Unexpected spark caching behavior

I've got a spark program that essentially does this:
def foo(a: RDD[...], b: RDD[...]) = {
val c = a.map(...)
c.persist(StorageLevel.MEMORY_ONLY_SER)
var current = b
for (_ <- 1 to 10) {
val next = some_other_rdd_ops(c, current)
next.persist(StorageLevel.MEMORY_ONLY)
current.unpersist()
current = next
}
current.saveAsTextFile(...)
}
The strange behavior that I'm seeing is that spark stages corresponding to val c = a.map(...) are happening 10 times. I would have expected that to happen only once because of the immediate caching on the next line, but that's not the case. When I look in the "storage" tab of the running job, very few of the partitions of c are cached.
Also, 10 copies of that stage immediately show as "active". 10 copies of the stage corresponding to val next = some_other_rdd_ops(c, current) show up as pending, and they roughly alternate execution.
Am I misunderstanding how to get Spark to cache RDDs?
Edit: here is a gist containing a program to reproduce this: https://gist.github.com/jfkelley/f407c7750a086cdb059c. It expects as input the edge list of a graph (with edge weights). For example:
a b 1000.0
a c 1000.0
b c 1000.0
d e 1000.0
d f 1000.0
e f 1000.0
g h 1000.0
h i 1000.0
g i 1000.0
d g 400.0
Lines 31-42 of the gist correspond to the simplified version above. I get 10 stages corresponding to line 31 when I would only expect 1.
The problem here is that calling cache is lazy. Nothing will be cached until an action is triggered and the RDD is evaluated. All the call does is set a flag in the RDD to indicate that it should be cached when evaluated.
Unpersist however, takes effect immediately. It clears the flag indicating that the RDD should be cached and also begins a purge of data from the cache. Since you only have a single action at the end of your application, this means that by the time any of the RDDs are evaluated, Spark does not see that any of them should be persisted!
I agree that this is surprising behaviour.

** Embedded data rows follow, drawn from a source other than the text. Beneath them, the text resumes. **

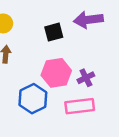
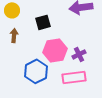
black square: (54, 32) -> (43, 22), moved

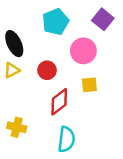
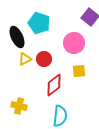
cyan pentagon: (55, 22) -> (39, 23), moved, turned -30
yellow triangle: (12, 70) -> (25, 59), moved

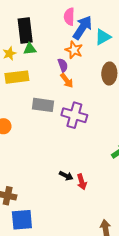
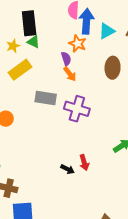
blue arrow: (82, 28) -> (86, 21), turned -30
green triangle: (30, 49) -> (33, 42), turned 32
yellow rectangle: (17, 77) -> (20, 70), turned -30
red arrow: (82, 182) -> (84, 163), moved

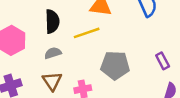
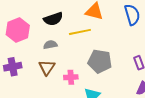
black semicircle: (52, 21) -> (53, 19), turned 66

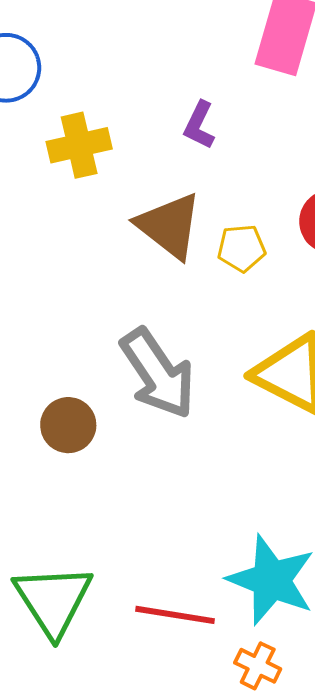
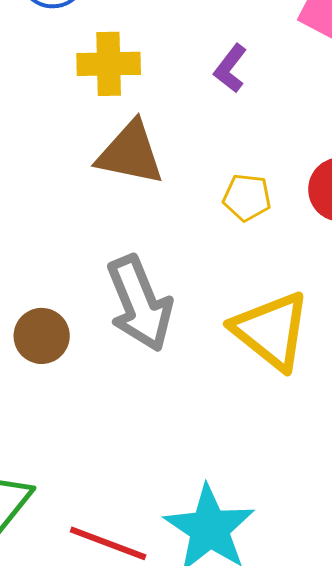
brown triangle: (169, 226) -> (130, 153), moved, turned -38

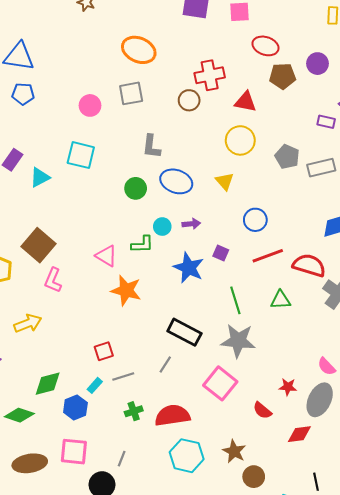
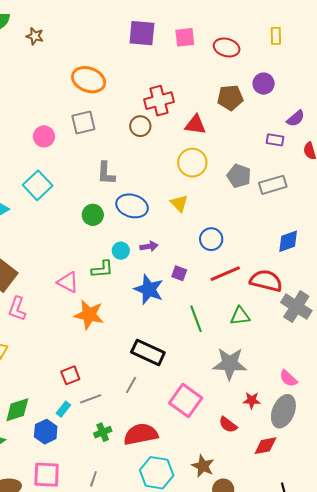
red ellipse: (265, 46) -> (227, 47), moved
cyan square: (81, 155) -> (38, 185), turned 36
gray star: (238, 341) -> (230, 364), moved

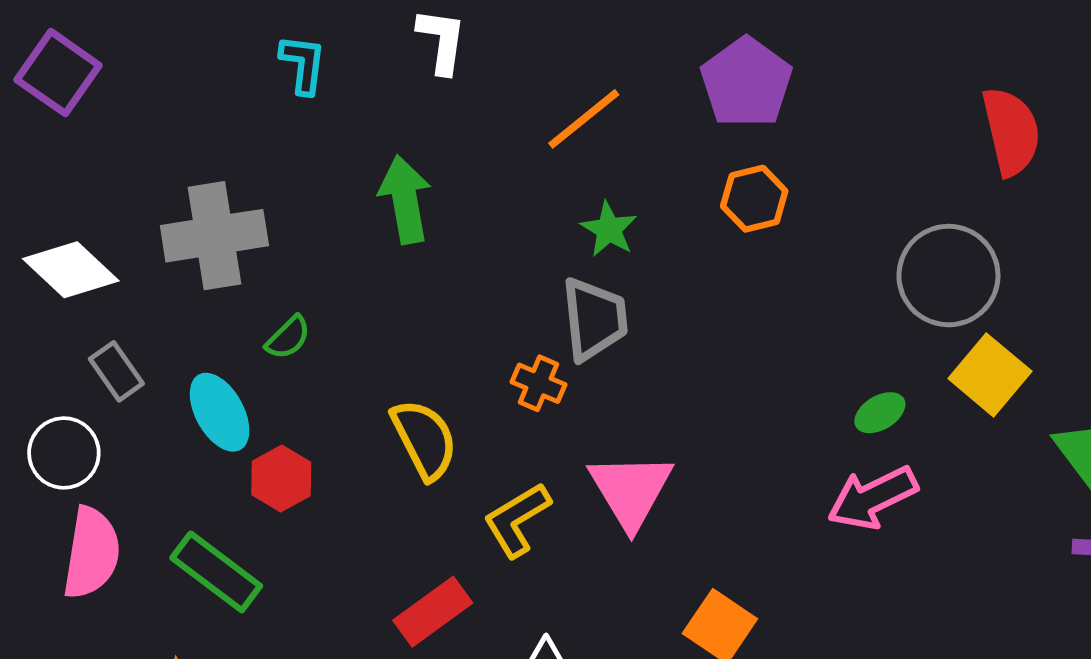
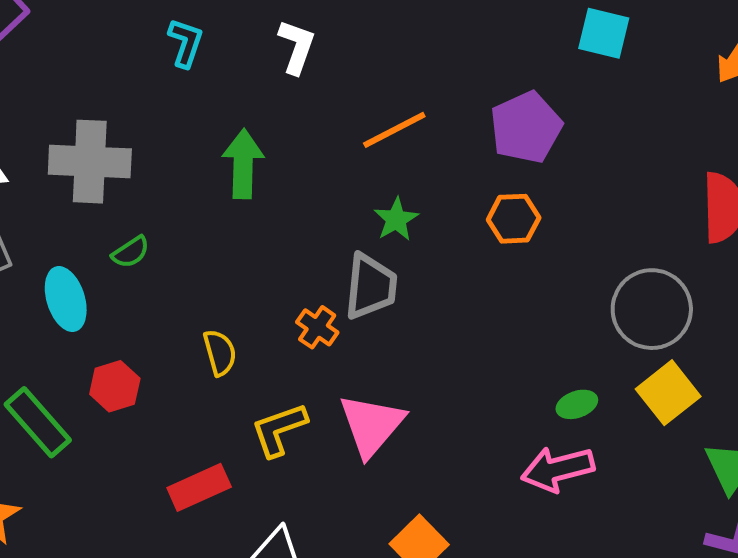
yellow semicircle: (424, 439) -> (220, 353), size x0.7
red hexagon: (281, 479) -> (115, 386), moved

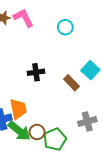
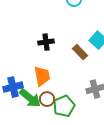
orange trapezoid: (18, 109) -> (42, 76), moved

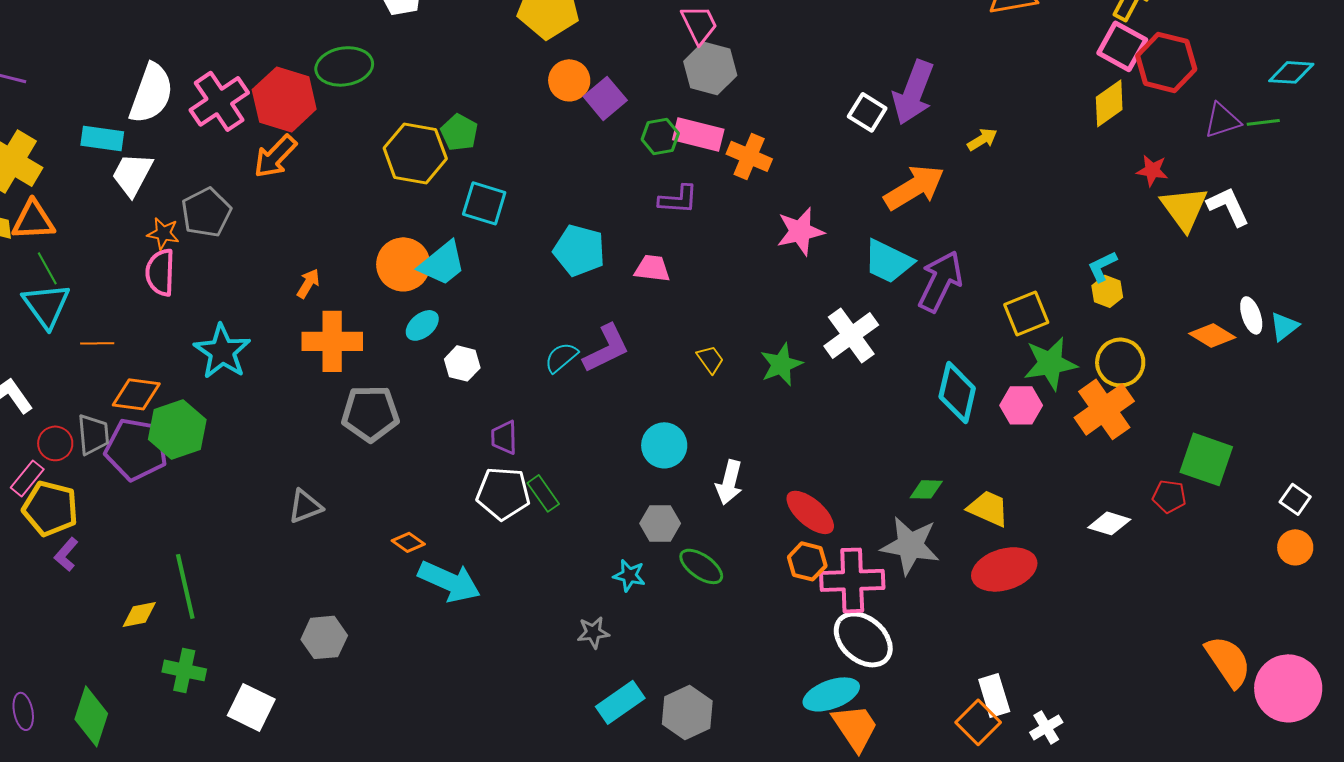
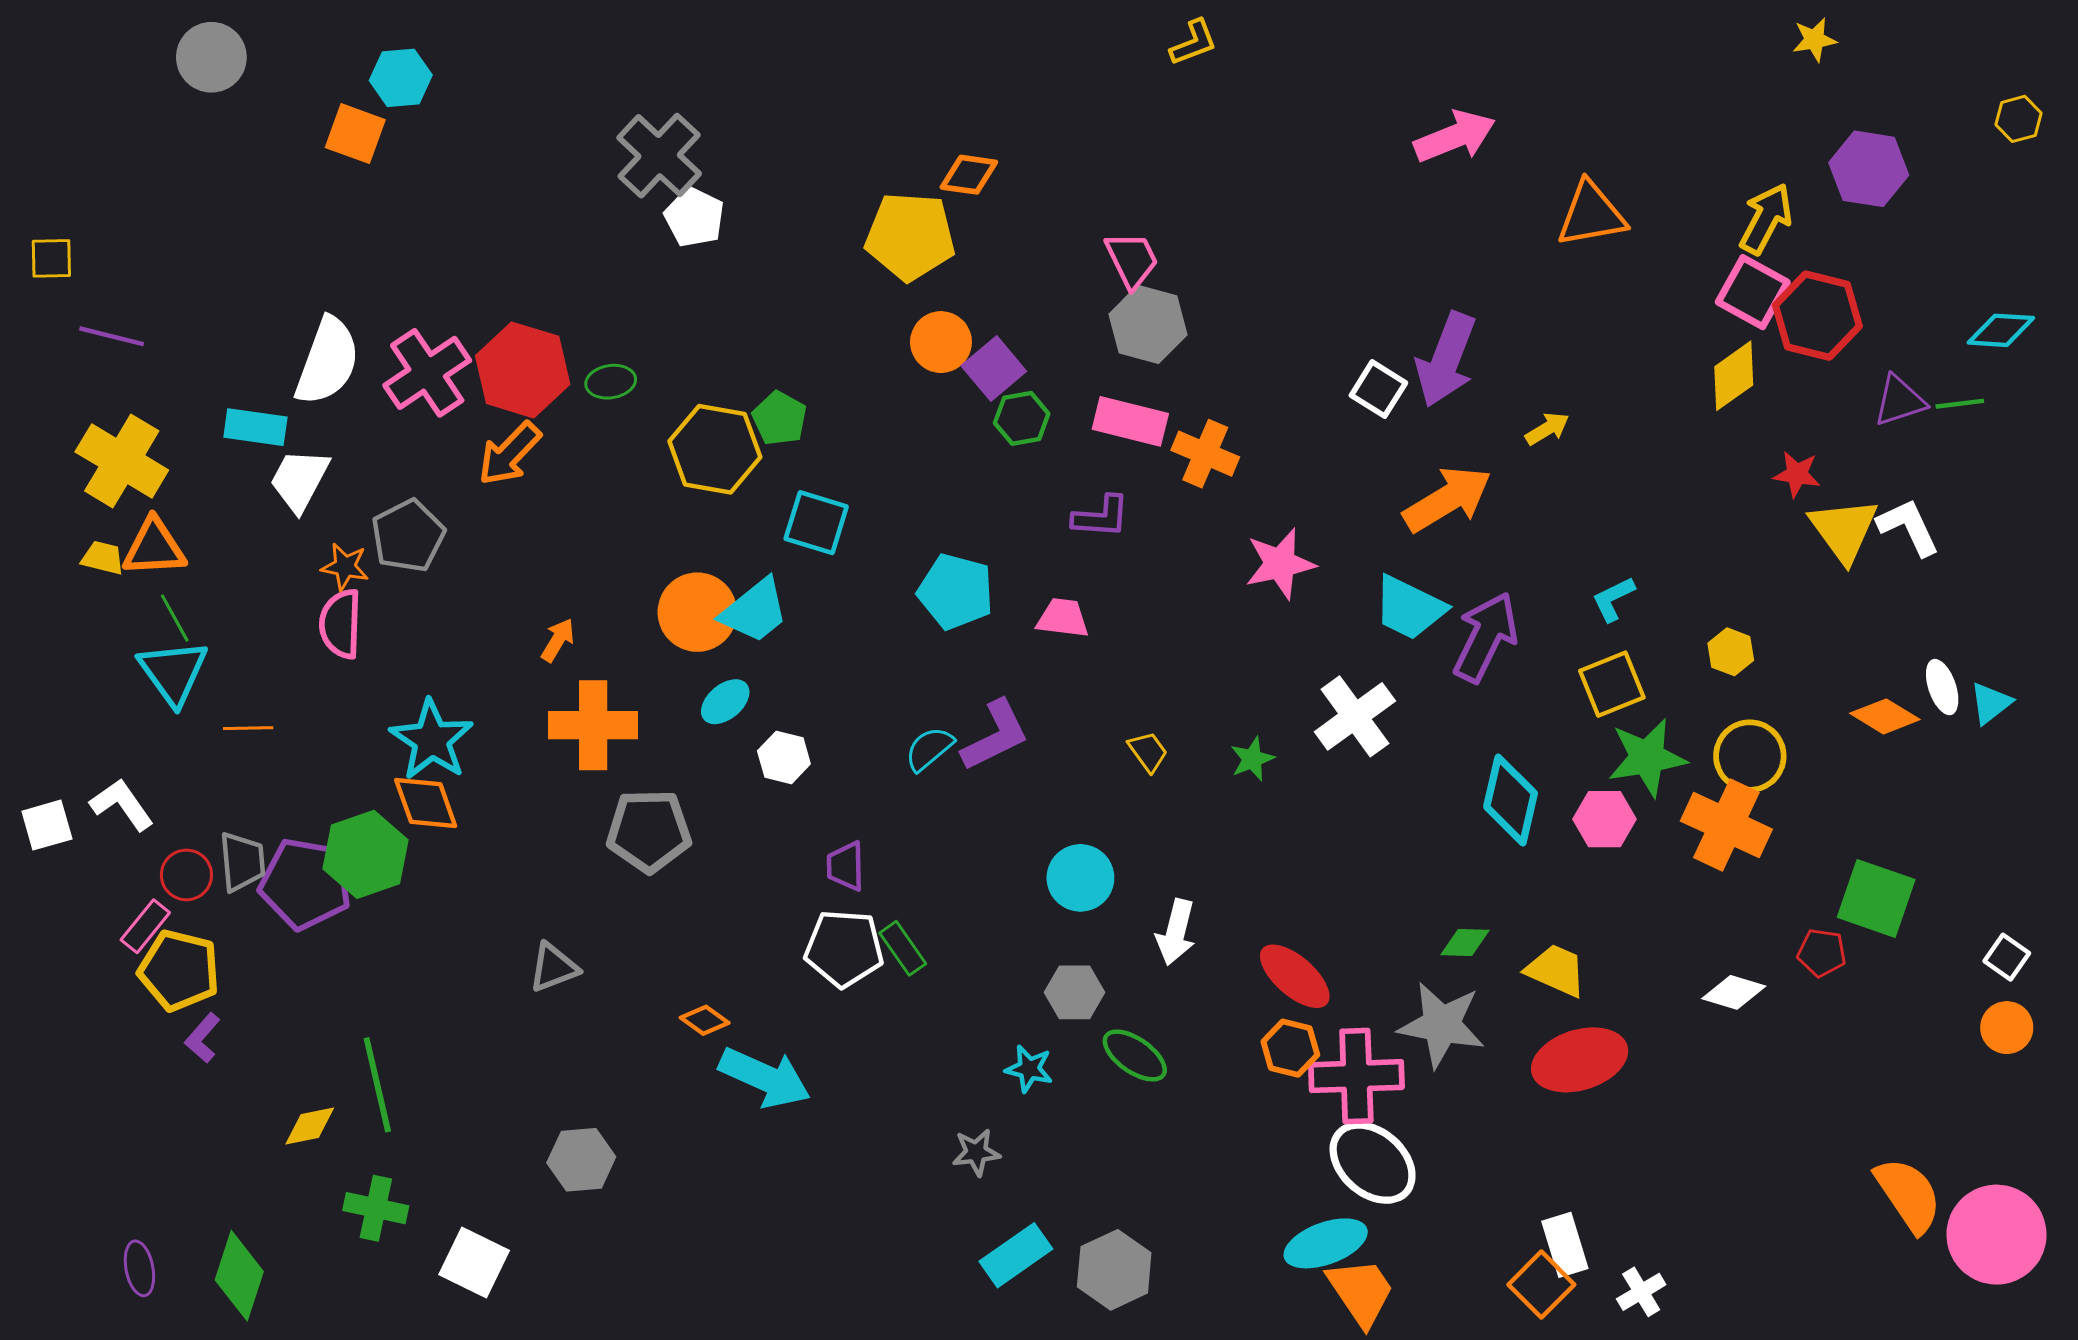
green ellipse: (344, 66) -> (611, 382), moved, size x0.6
green hexagon: (660, 136) -> (1022, 418), moved
cyan L-shape: (1102, 266) -> (1613, 599), moved
green star: (781, 364) -> (1252, 759), size x0.7
orange diamond: (136, 394) -> (426, 803), moved, turned 63
orange cross: (1104, 409) -> (1726, 825), turned -30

The way that some Spark libraries (including the PageRank implementation in GraphX) work around this is by explicitly materializing each RDD between the calls to cache and unpersist. For example, in your case you could do the following:
def foo(a: RDD[...], b: RDD[...]) = {
val c = a.map(...)
c.persist(StorageLevel.MEMORY_ONLY_SER)
var current = b
for (_ <- 1 to 10) {
val next = some_other_rdd_ops(c, current)
next.persist(StorageLevel.MEMORY_ONLY)
next.foreachPartition(x => {}) // materialize before unpersisting
current.unpersist()
current = next
}
current.saveAsTextFile(...)
}
Caching doesn't reduce stages, it just won't recompute the stage every time.
In the first iteration, in the stage's "Input Size" you can see that the data is coming from Hadoop, and that it reads shuffle input. In subsequent iterations, the data is coming from memory and no more shuffle input. Also, execution time is vastly reduced.
New map stages are created whenever shuffles have to be written, for example when there's a change in partitioning, in your case adding a key to the RDD.